How to make sure custody and access is fair for your kids
Divorce is difficult on everybody in the family, including the children.
The family unit takes a different shape following a divorce or separation, where parents need to learn how to maintain civil relations and fairness in new parenting roles.
Custody and access can be contentious issues to resolve for two separating parents, but it’s important to put aside your personal differences and arrive at a fair arrangement for your children.
How can you reach a fair custody and access arrangement when you can’t reconcile your relationship differences?
We help couples with this difficult and important aspect of separation and divorce, and these rules go a long way toward improving the lives of children in divorced families better.
Don’t talk down about your ex
Children do two things when a parent speaks poorly of the other:
- They internalize those feelings of anger and put themselves in the middle as the cause.
- They are influenced by the words of a parent and begin to absorb those feelings themselves, even if the criticism from one parent is untrue.
Whether you have justified bad feelings about your ex or not, it’s unfair to place your feelings on the children and influence their parental relationship in that way.
Fair custody involves dignity for everybody, including your ex, because it helps the children move on and experience healthy relationships.
Remember, custody is about the kids, not you
The divorce was about you, but custody is about the kids. It not about getting exactly what you want, but giving the kids exactly what’s best for them.
Sometimes this involves a lot of self-reflection to find the line where your wants creep into the discussion.
If you can maintain clarity about the best arrangement for the wellbeing of your children, you’ll be happier with your custody and access arrangement in the long term, and your kids will thank you.
Be realistic about logistics
Parents can make unrealistic custody grabs based on fear or insecurity.
You will have time commitments where your ex-partner would take care of the kids were you still together, so it’s reasonable to think there will be many times when you need your ex to have balanced access to the children now.
If you couldn’t take your kids to all the hockey games when you were married, you won’t be able to when you are divorced.
Do your best to think clearly about time commitments and availability so the children don’t miss out on the things they love.
What else plays into fair arrangements for the kids?
You and your ex-partner can lay out a very detailed and balanced custody arrangement when you think carefully about:
- Your children’s ages and personalities
- Career and social commitments for each parent
- School and extracurricular activities your children participate in.
- Your own extracurricular activities (you still have to have your own social time!)
- The distance between the parents’ homes.
Remember – a bad partner can be a great parent
Even though your ex-partner couldn’t keep up his/her end of the deal in your marriage doesn’t mean they aren’t a great parent.
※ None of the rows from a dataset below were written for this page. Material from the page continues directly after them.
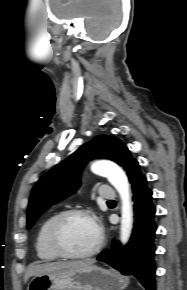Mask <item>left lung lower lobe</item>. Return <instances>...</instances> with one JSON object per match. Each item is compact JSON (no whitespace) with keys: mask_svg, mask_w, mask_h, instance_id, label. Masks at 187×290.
I'll use <instances>...</instances> for the list:
<instances>
[{"mask_svg":"<svg viewBox=\"0 0 187 290\" xmlns=\"http://www.w3.org/2000/svg\"><path fill=\"white\" fill-rule=\"evenodd\" d=\"M135 222L127 246L113 242L112 250H104L98 259L108 263L124 275L135 276L146 290H155V232L157 229L152 203V191L147 179L139 176L132 184Z\"/></svg>","mask_w":187,"mask_h":290,"instance_id":"obj_1","label":"left lung lower lobe"}]
</instances>
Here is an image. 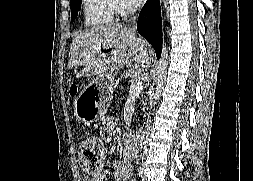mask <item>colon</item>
<instances>
[{
	"label": "colon",
	"mask_w": 253,
	"mask_h": 181,
	"mask_svg": "<svg viewBox=\"0 0 253 181\" xmlns=\"http://www.w3.org/2000/svg\"><path fill=\"white\" fill-rule=\"evenodd\" d=\"M75 93V89L72 90ZM105 147L96 137L85 138L79 147L80 164L88 173L97 172L105 162Z\"/></svg>",
	"instance_id": "obj_1"
}]
</instances>
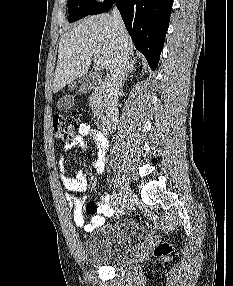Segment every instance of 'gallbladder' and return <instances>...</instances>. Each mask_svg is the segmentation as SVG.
Returning a JSON list of instances; mask_svg holds the SVG:
<instances>
[{
  "label": "gallbladder",
  "mask_w": 233,
  "mask_h": 286,
  "mask_svg": "<svg viewBox=\"0 0 233 286\" xmlns=\"http://www.w3.org/2000/svg\"><path fill=\"white\" fill-rule=\"evenodd\" d=\"M97 83V78L93 73H86L78 79V92L76 94L86 93ZM74 105V96L65 94L57 102V107L61 110H68Z\"/></svg>",
  "instance_id": "bac80fb5"
}]
</instances>
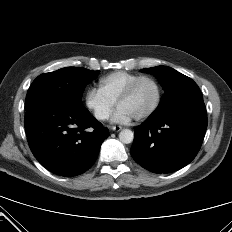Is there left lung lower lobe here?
Here are the masks:
<instances>
[{"mask_svg":"<svg viewBox=\"0 0 232 232\" xmlns=\"http://www.w3.org/2000/svg\"><path fill=\"white\" fill-rule=\"evenodd\" d=\"M206 128V108L200 93L137 126L130 153L143 168L159 174L170 173L195 158Z\"/></svg>","mask_w":232,"mask_h":232,"instance_id":"left-lung-lower-lobe-1","label":"left lung lower lobe"}]
</instances>
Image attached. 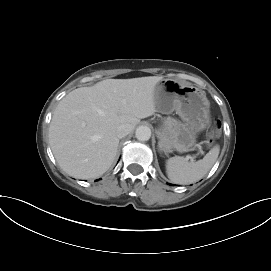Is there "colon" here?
<instances>
[{
  "mask_svg": "<svg viewBox=\"0 0 271 271\" xmlns=\"http://www.w3.org/2000/svg\"><path fill=\"white\" fill-rule=\"evenodd\" d=\"M216 136V129L212 132H210L207 136V143L211 145L214 142V138Z\"/></svg>",
  "mask_w": 271,
  "mask_h": 271,
  "instance_id": "obj_1",
  "label": "colon"
}]
</instances>
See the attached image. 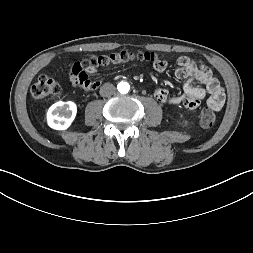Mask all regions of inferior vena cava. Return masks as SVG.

You might make better co-parents than you did partners.
And your kids will benefit from civility in your ongoing co-parenting relationship (especially when each of you find new partners).
Agree on an easy and convenient way to communicate
Communication in your new co-parenting roles is key.
Good communication will help everything feel smoother and more comfortable for your children.
Find an online tool offering communication tools like joint calendars and shopping logs or document storage for things like immunization and school records.
Nothing is set in stone. Agree to review the arrangement from time to time to adjust to your children’s changing needs
Kids grow and learn and change. Your custody arrangement can change with them.
Maybe your kids decide to quit playing hockey, so your Tuesday, Thursday and Saturday arrangements can change. Or maybe your career changes and you become more available on weekends.
Whatever gives the children the best opportunity for comfort, safety and personal growth is good for everybody. When your circumstances change, talk with your ex-partner about what can change with it.
Remember, custody and access isn’t about you, or gaining power over your ex-partner. It’s about ensuring your children can thrive in the new family dynamic and each parent can contribute to that success in their own way.
We can help achieve a fair and dignified access arrangement for the new shape of your family.